Мы выпили. Я по очереди посмотрел на своих спутников. Лица их раскраснелись. Низкорослый крепкий солдат с киргизским лицом протянул мне кусок сала и огромный ломоть черного хлеба. Я откусил, надеясь, что это поможет.
Следующий тост был за Эйзенхауэра, потом — за Сталина. Дальше пить я отказался и сел на землю. Блейер свалился с ног после чарки за Конева. Когда пили за здоровье генерала Паттона, не выдержал Шонесси. А русские все наливали и наливали — за генерала Брэдли, за Малиновского, за американскую армию, за Буденного.
Из всей нашей группы на ногах стоял один только Джо.
И как только после всего этого он еще мог сидеть за баранкой! В пути нас останавливали еще три раза и все три раза приглашали вместе выпить. И все три раза я выдерживал только до Конева…
Вскоре показались окраины Праги. Мы прямо в поле приготовили себе кофе. По всему было видно, что бои здесь шли совсем недавно, может быть, еще сегодня. На дороге валялись сожженные танки и грузовики. Стены домов испещрены пулями и осколками. Здесь проходили последние бои регулярных войск в Европе!
Тут же впервые после Арденн я увидел такое количество убитых — по обе стороны дороги валялись трупы солдат вермахта и эсэсовцев. Рядом были разбросаны узлы с награбленным барахлом.
Из города навстречу нам тянулась колонна пленных. Они, казалось, не замечали трупов своих соплеменников. Через каждые шестьдесят метров шли красноармейцы. Большей частью это были коренастые крепкие парни, очень молодые.

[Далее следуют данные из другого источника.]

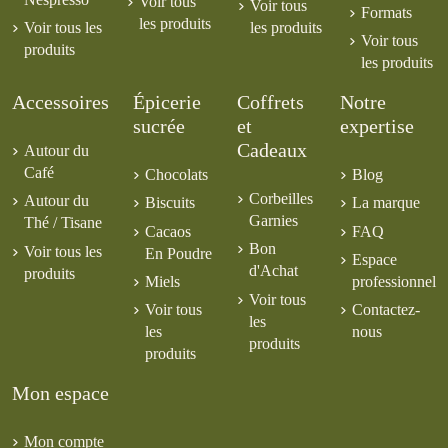
Voir tous
Voir tous
Formats
les produits
Voir tous les
les produits
Voir tous
produits
les produits
Accessoires
Épicerie
Coffrets
Notre
sucrée
et
expertise
Cadeaux
Autour du
Café
Chocolats
Blog
Corbeilles
Autour du
Biscuits
La marque
Garnies
Thé / Tisane
Cacaos
FAQ
Bon
Voir tous les
En Poudre
Espace
d'Achat
produits
Miels
professionnel
Voir tous
Voir tous
Contactez-
les
les
nous
produits
produits
Mon espace
Mon compte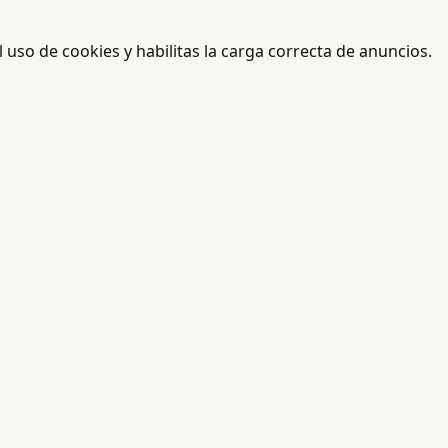
el uso de cookies y habilitas la carga correcta de anuncios.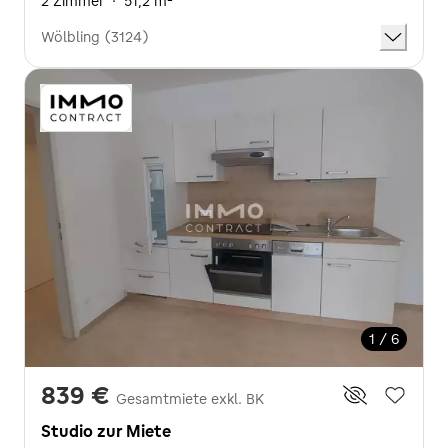
2 Zimmer
·
51,2 m²
Wölbling (3124)
1 / 6
839 €
Gesamtmiete exkl. BK
Studio zur Miete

Справа и слева от шоссе нам радостно махали улыбающиеся жители. Из города все тянулись и тянулись бесконечные, мрачные колонны пленных, а в город мчались машины с красноармейцами.
Вот наконец и первые пражские домики…
Дома! После шести долгих лет…
Тогда мы с Евой направились сначала в Моравска-Остраву. Чтобы быть похожими на туристов, взяли с собой рюкзаки. Моя папка с рисунками выдавала нас, показывая, что это простая воскресная прогулка.
Уехать из страны я согласился только по настоянию Евы. Она была активным членом коммунистической фракции студентов, и за выступления на многочисленных собраниях ее могли арестовать. Кроме того, мать Евы — еврейка, и хотя нюрнбергские расовые законы пока еще и не имели такой силы в так называемом протекторате, как в самой третьей империи, но это был лишь вопрос времени.
Отец Евы, известный врач, за границей мог бы сделать прекрасную карьеру. У него не раз была возможность выехать туда! И друзья склоняли его к этому. Теперь же вот его начальник требовал… развестись с женой-еврейкой! Однако отец Евы не сделал ни того, ни другого. Он заявил, что не покинет родины до тех пор, пока здесь остается его любимая дочь. Значит, чтобы заставить родителей выехать за границу, Еве нужно было сделать это сначала самой.
Ева не раз твердила, что и моя жизнь тоже находится в опасности. Мне казалось это абсурдом. Я был далек от политики. Это мог подтвердить каждый. Я был тогда убежден, что художнику и незачем заниматься этим.
Правда, время от времени я выполнял сатирические рисунки для журнала «Сэмпл». Рожи заправил Третьего рейха так и напрашивались на карикатуры! Рисунки же для гектографических листовок, выпускаемых организацией Евы с начала наступления гитлеровских войск, я никогда не подписывал своим именем. А то обстоятельство, что в моей мастерской за последние месяцы довольно часто собираются немецкие беженцы?… Должны же люди где-то встречаться!